Fight terrorism with relationships and education as opposed to bullets and bombs. Will this radical approach ever become part of our military agenda? In some ways it already is, thanks to the work of Greg Mortenson and his Central Asia Institute (CAI). Mortenson's previous work, "Three Cups of Tea," is now "required reading for all officers enrolled in counterinsurgency courses at the Pentagon."

In the book, "Stones into Schools" author Greg Mortenson resumes his description of the Central Asia Institute (CAI) and its efforts to promote "peace with books not bombs, in Afghanistan and Pakistan." Mortenson now has two books on the New York Times Best Sellers top-five lists: one for hardcover fiction and one for paperback fiction.

Some of the flaws in writing and readability of the first book, "Three Cups of Tea", have been omitted in this sequel with welcome results. The second book is not only inspirational, it is a fly-by-the-seat-of-your-pants thriller complete with a "dirty dozen" and starring a rather humble, very human humanitarian.

The story begins in 1999 with the dramatic entrance of a group of Kirghiz horseman from a very remote part of Afghanistan, following six days of non-stop riding. At that time, a pledge was made between the beleaguered Kirghiz and Mortenson for his group to build a school on land donated by the local elders. Between that 1999 promise and the actual point that the CAI was able to build a viable school stretch 10 years of adventures and more than 370 pages of text.

No stories are more heart-wrenching than those of the survivors and dead from the disastrous earthquake in Pakistan on Oct. 8, 2008. The author includes emotional descriptions of the horrors of a young former Taliban schoolteacher pulling schoolgirls out of their collapsed building, then describes how the man worked to rebuild schooling for both the boys and girls in his community. He also states "some of the smartest and most effective assistance was provided by groups of Islamic militants," who included conservative educational madrassas in their plans unlike most aid groups which mainly covered the necessities of food, water and shelter.
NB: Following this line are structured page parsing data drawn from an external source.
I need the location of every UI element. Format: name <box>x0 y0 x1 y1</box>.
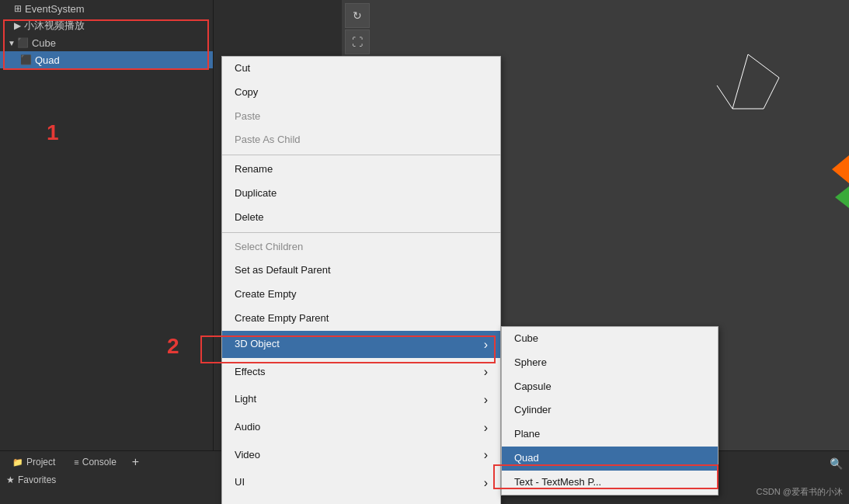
scene-geometry <box>632 47 787 163</box>
divider-2 <box>222 232 500 233</box>
submenu-sphere[interactable]: Sphere <box>502 351 718 375</box>
menu-3d-object[interactable]: 3D Object <box>222 331 500 359</box>
scene-btn-maximize[interactable]: ⛶ <box>345 30 370 54</box>
menu-rename[interactable]: Rename <box>222 158 500 182</box>
menu-video[interactable]: Video <box>222 441 500 469</box>
quad-icon: ⬛ <box>20 54 32 65</box>
label-2: 2 <box>167 334 179 359</box>
cube-icon: ⬛ <box>17 37 29 48</box>
submenu-quad[interactable]: Quad <box>502 447 718 471</box>
menu-select-children: Select Children <box>222 235 500 259</box>
hierarchy-panel: ⊞ EventSystem ▶ 小沐视频播放 ▼ ⬛ Cube ⬛ Quad <box>0 0 214 450</box>
eventsystem-icon: ⊞ <box>14 3 22 14</box>
menu-effects[interactable]: Effects <box>222 358 500 386</box>
hierarchy-item-video[interactable]: ▶ 小沐视频播放 <box>0 17 213 34</box>
menu-light[interactable]: Light <box>222 386 500 414</box>
menu-paste-as-child: Paste As Child <box>222 128 500 152</box>
tab-console[interactable]: ≡ Console <box>68 454 122 470</box>
label-1: 1 <box>47 120 59 145</box>
menu-duplicate[interactable]: Duplicate <box>222 182 500 206</box>
svg-line-0 <box>732 54 748 109</box>
submenu-capsule[interactable]: Capsule <box>502 375 718 399</box>
tab-project[interactable]: 📁 Project <box>6 454 61 470</box>
green-arrow-icon <box>835 186 849 208</box>
expand-arrow: ▼ <box>8 39 16 47</box>
divider-1 <box>222 155 500 155</box>
orange-arrow-icon <box>832 155 849 183</box>
search-icon[interactable]: 🔍 <box>830 457 843 470</box>
menu-create-empty[interactable]: Create Empty <box>222 283 500 307</box>
submenu-plane[interactable]: Plane <box>502 422 718 447</box>
console-icon: ≡ <box>74 457 78 467</box>
submenu-cube[interactable]: Cube <box>502 327 718 351</box>
menu-set-default-parent[interactable]: Set as Default Parent <box>222 259 500 283</box>
hierarchy-item-eventsystem[interactable]: ⊞ EventSystem <box>0 0 213 17</box>
star-icon: ★ <box>6 474 15 485</box>
folder-icon: 📁 <box>12 457 23 468</box>
menu-ui-toolkit[interactable]: UI Toolkit <box>222 496 500 504</box>
scene-btn-rotate[interactable]: ↻ <box>345 3 370 28</box>
submenu-textmesh[interactable]: Text - TextMesh P... <box>502 471 718 495</box>
menu-ui[interactable]: UI <box>222 469 500 497</box>
hierarchy-item-quad[interactable]: ⬛ Quad <box>0 51 213 68</box>
menu-delete[interactable]: Delete <box>222 206 500 230</box>
menu-paste: Paste <box>222 105 500 129</box>
hierarchy-item-cube[interactable]: ▼ ⬛ Cube <box>0 34 213 51</box>
menu-create-empty-parent[interactable]: Create Empty Parent <box>222 307 500 331</box>
submenu-cylinder[interactable]: Cylinder <box>502 398 718 422</box>
menu-cut[interactable]: Cut <box>222 57 500 81</box>
context-menu: Cut Copy Paste Paste As Child Rename Dup… <box>221 56 501 504</box>
menu-copy[interactable]: Copy <box>222 81 500 105</box>
menu-audio[interactable]: Audio <box>222 414 500 442</box>
add-tab-button[interactable]: + <box>129 455 142 469</box>
submenu-3d-object: Cube Sphere Capsule Cylinder Plane Quad … <box>501 326 719 495</box>
video-icon: ▶ <box>14 20 21 31</box>
watermark: CSDN @爱看书的小沐 <box>757 486 843 498</box>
Mortenson and those who work with him -- mainly the "dirty dozen" in Afghanistan and Pakistan -- go to great lengths to establish relationships and to ensure that their work is based on expressed community needs before laying the first stones for a school building. Their efforts have paid off. In this Taliban-oppressed region where girls can be attacked with battery acid simply because they choose to attend school, there has been very little violence associated with the CAI built schools.
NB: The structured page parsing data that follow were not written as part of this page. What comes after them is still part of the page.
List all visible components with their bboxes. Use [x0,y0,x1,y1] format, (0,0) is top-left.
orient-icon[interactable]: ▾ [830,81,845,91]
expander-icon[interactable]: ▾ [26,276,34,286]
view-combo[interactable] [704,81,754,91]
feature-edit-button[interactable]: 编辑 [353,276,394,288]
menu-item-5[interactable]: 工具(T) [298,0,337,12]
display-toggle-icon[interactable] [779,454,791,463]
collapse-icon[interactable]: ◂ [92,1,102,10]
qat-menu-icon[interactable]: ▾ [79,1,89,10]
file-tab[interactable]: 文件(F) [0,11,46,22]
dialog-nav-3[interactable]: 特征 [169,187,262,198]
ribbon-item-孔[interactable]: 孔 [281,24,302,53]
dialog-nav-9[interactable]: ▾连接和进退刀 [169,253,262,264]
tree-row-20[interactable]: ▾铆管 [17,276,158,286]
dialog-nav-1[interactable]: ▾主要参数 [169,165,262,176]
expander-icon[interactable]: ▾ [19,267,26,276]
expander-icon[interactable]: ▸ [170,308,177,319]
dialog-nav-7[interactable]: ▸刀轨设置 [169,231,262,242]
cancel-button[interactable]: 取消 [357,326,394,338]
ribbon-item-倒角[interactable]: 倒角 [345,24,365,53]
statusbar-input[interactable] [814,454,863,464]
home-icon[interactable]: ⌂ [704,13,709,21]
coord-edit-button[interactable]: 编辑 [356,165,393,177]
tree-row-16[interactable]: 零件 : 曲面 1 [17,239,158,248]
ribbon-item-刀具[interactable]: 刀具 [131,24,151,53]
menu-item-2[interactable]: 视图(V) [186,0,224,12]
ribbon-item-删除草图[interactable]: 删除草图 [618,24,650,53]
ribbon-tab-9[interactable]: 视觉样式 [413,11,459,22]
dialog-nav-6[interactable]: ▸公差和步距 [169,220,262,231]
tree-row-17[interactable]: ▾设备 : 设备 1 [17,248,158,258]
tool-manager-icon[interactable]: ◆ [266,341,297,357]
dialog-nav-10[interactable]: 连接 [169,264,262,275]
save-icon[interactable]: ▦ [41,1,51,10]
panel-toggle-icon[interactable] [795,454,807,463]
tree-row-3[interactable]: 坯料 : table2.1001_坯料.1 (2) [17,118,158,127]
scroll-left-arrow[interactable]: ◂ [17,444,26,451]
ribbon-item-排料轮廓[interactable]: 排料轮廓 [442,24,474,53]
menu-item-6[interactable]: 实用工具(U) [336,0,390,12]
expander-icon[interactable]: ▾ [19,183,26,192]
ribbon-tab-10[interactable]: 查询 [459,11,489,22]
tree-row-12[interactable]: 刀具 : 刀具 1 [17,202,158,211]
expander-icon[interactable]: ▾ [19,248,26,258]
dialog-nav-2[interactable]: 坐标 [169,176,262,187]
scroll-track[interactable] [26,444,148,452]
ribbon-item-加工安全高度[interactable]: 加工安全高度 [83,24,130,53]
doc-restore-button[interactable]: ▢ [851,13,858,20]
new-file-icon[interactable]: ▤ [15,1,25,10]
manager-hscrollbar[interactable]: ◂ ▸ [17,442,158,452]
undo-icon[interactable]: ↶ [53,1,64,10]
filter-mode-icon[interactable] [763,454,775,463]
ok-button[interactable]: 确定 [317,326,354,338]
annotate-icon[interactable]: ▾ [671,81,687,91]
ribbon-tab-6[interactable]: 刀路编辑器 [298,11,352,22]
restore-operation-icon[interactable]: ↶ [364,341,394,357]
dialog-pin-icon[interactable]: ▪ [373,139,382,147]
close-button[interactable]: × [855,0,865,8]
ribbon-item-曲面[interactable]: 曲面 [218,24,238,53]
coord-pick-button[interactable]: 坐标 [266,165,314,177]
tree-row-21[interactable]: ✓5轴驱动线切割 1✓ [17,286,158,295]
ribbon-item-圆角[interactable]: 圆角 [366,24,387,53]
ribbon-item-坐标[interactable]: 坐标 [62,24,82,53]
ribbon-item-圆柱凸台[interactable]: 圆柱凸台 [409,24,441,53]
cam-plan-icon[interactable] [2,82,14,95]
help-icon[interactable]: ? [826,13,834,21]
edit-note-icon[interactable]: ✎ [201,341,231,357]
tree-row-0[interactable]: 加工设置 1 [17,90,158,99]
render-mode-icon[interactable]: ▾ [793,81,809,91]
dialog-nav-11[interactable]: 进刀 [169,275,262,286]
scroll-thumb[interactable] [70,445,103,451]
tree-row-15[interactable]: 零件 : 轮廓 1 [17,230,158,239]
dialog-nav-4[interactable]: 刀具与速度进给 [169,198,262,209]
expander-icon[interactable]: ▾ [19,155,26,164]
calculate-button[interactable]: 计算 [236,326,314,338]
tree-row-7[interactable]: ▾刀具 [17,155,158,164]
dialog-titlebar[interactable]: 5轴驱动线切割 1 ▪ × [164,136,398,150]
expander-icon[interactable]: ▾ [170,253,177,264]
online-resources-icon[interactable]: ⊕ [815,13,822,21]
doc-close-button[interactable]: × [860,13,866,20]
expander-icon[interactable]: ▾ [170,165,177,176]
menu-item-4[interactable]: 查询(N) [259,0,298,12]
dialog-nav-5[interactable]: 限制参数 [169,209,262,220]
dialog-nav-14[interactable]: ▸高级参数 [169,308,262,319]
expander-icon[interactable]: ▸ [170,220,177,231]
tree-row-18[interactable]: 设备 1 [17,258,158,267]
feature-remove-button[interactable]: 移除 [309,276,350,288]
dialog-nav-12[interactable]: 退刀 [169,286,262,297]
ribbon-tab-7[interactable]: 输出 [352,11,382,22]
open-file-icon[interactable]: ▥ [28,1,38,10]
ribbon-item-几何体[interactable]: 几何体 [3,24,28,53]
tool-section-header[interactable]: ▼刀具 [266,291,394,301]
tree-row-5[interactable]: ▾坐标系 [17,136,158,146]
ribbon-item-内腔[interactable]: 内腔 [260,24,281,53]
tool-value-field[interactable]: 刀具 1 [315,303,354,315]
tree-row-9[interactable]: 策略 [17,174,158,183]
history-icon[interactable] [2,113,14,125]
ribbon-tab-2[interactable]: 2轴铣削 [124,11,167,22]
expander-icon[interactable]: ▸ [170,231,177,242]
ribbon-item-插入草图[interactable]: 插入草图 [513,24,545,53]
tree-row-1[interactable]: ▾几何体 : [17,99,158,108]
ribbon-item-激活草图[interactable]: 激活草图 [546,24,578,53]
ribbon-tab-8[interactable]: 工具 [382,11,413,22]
In between the rousing scenes of tribal jirgas and delicate negotiations, Mortenson includes various points of fact and perspective. From 2000 to today, school attendance has increased from about 800,000 boys only to almost 8 million children, of which 2.4 million are girls. Mortenson points out that Afghans want children to go to school because literacy offers "hope, progress and the possibility of controlling their own destiny."

This book about education in the third world has great meaning for our own. In a war-torn country where survival can be an epic struggle, education is incredibly important, worth almost any sacrifice. What is it worth to us?

Albany's Caryl Nemajovsky is a systems librarian at Darton College in Albany.